How is RethinkDB licensed?
The RethinkDB server is licensed under the GNU Affero General Public License v3.0. The client drivers are licensed under the Apache License v2.0. http://rethinkdb.com/faq/
Firstly, as Daniel pointed out, RethinkDB is licensed under AGPL. An acquirer wouldn't have the legal means to close the source code, and with over 700 forks on GitHub they also couldn't do it practically.
But beyond licensing, consider our personal motivations. We've been working on RethinkDB for five years, and had quite a few opportunities to sell the company. We turned them all down because we really believe in the product. The world is clearly moving towards realtime apps, and we feel it's extremely important for open realtime infrastructure to exist. It's easy for people to make promises about the future, but consider this from a game-theoretic point of view. If we wanted to sell, we could have done it long ago. I know it's not a guarantee, but hopefully it's a strong signal to help with your decision.
(Also, there are lots of really interesting companies building products on RethinkDB that we can't talk publicly about yet. It would be silly to sell given that momentum)

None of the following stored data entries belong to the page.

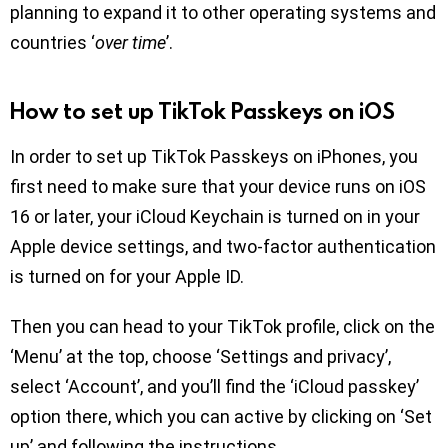
planning to expand it to other operating systems and
countries ‘
over time
’.
How to set up TikTok Passkeys on iOS
In order to set up TikTok Passkeys on iPhones, you
first need to make sure that your device runs on iOS
16 or later, your iCloud Keychain is turned on in your
Apple device settings, and two-factor authentication
is turned on for your Apple ID.
Then you can head to your TikTok profile, click on the
‘Menu’ at the top, choose ‘Settings and privacy’,
select ‘Account’, and you’ll find the ‘iCloud passkey’
option there, which you can active by clicking on ‘Set
up’ and following the instructions.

At some point people need bread and butter, so I'm curious where that's going to come from :)
<3 Rethink.
They had only open-sourced the SQL-Layer on top of their key/value store and it's still available on Github. The reason: They build it based on open-source code
When someone deletes a public repository on Github, one fork remains as the new master. (Here's FoundationDB's SQL-Layer: https://github.com/louisrli/sql-layer)
So: RethinkDB will stay, even if someone tries to pull the plug. Just fork them on Github. :)
The cases in which the community forks a project licensed with a copyleft license (like LibreOffice) has to do with insatisfaction with the direction in which the company that owns the original trademarks is leading said project. There's no risk of closing the source code.
(BTW the Open Source Institute was unable to get a trademark for "open source" so it doesn't matter that they approved it.)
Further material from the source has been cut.